Exercise:
Wherever a line in the records below contains "privacidad", copy that line.

*** Supplied material

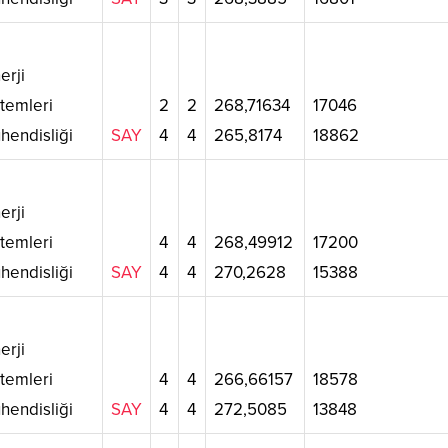
erji
stemleri
2
2
268,71634
17046
hendisliği
SAY
4
4
265,8174
18862
erji
stemleri
4
4
268,49912
17200
hendisliği
SAY
4
4
270,2628
15388
erji
stemleri
4
4
266,66157
18578
hendisliği
SAY
4
4
272,5085
13848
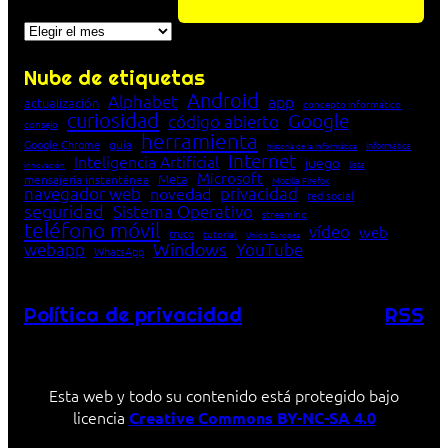
Archivos
Nube de etiquetas
Android
Alphabet
app
actualización
concepto informático
curiosidad
Google
código abierto
consejo
herramienta
Google Chrome
guía
Informática
historia de la Informática
Internet
Inteligencia Artificial
juego
lista
innovación
Microsoft
Meta
mensajería instantánea
Mozilla Firefox
navegador web
novedad
privacidad
red social
seguridad
Sistema Operativo
streaming
teléfono móvil
vídeo
web
truco
tutorial
Unión Europea
Windows
webapp
YouTube
WhatsApp
Política de privacidad
RSS
Esta web y todo su contenido está protegido bajo
licencia
Creative Commons BY-NC-SA 4.0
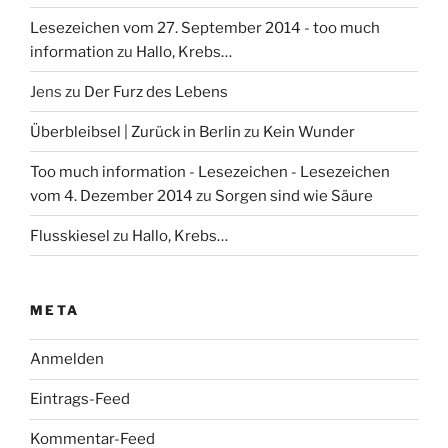
Lesezeichen vom 27. September 2014 - too much
information
zu
Hallo, Krebs…
Jens
zu
Der Furz des Lebens
Überbleibsel | Zurück in Berlin
zu
Kein Wunder
Too much information - Lesezeichen - Lesezeichen
vom 4. Dezember 2014
zu
Sorgen sind wie Säure
Flusskiesel
zu
Hallo, Krebs…
META
Anmelden
Eintrags-Feed
Kommentar-Feed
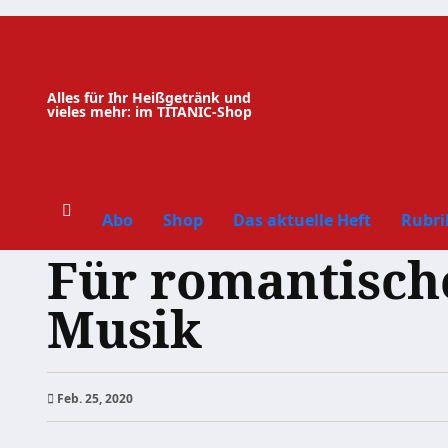
Zum
Inhalt
springen
Alles für Ihr Heißgetränk und
vieles mehr: im TITANIC-Shop
Abo
Shop
Das aktuelle Heft
Rubri
Für romantisch
Musik
Feb. 25, 2020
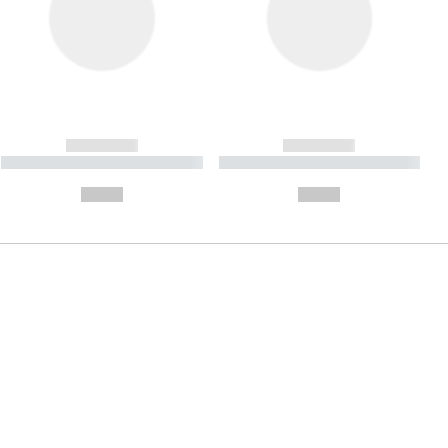
------------
------------
----------- ----------- ----------
----------- ----------- ----------
- -----------
-
--,-- €
--,-- €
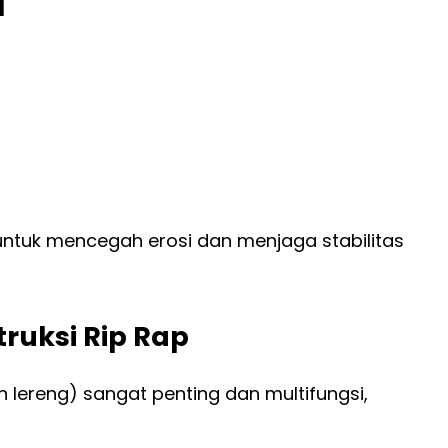
l
 untuk mencegah erosi dan menjaga stabilitas
ruksi Rip Rap
 lereng) sangat penting dan multifungsi,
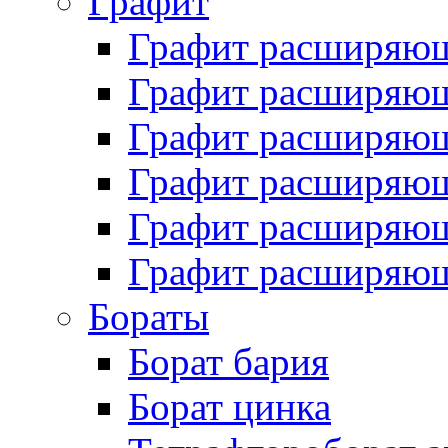
Графит
Графит расширяю
Графит расширяющ
Графит расширяющ
Графит расширяющ
Графит расширяющ
Графит расширяющ
Бораты
Борат бария
Борат цинка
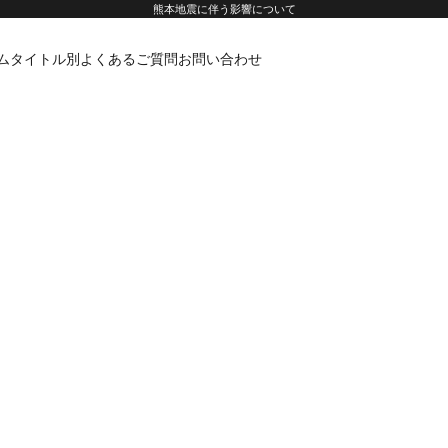
熊本地震に伴う影響について
ムタイトル別
よくあるご質問
お問い合わせ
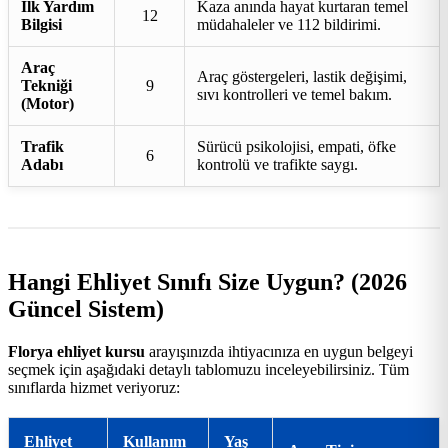
İlk Yardım
Kaza anında hayat kurtaran temel
12
Bilgisi
müdahaleler ve 112 bildirimi.
Araç
Araç göstergeleri, lastik değişimi,
Tekniği
9
sıvı kontrolleri ve temel bakım.
(Motor)
Trafik
Sürücü psikolojisi, empati, öfke
6
Adabı
kontrolü ve trafikte saygı.
Hangi Ehliyet Sınıfı Size Uygun? (2026
Güncel Sistem)
Florya ehliyet kursu
arayışınızda ihtiyacınıza en uygun belgeyi
seçmek için aşağıdaki detaylı tablomuzu inceleyebilirsiniz. Tüm
sınıflarda hizmet veriyoruz:
Ehliyet
Kullanım
Yaş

******

Written response:
privacidad
Política de privacidad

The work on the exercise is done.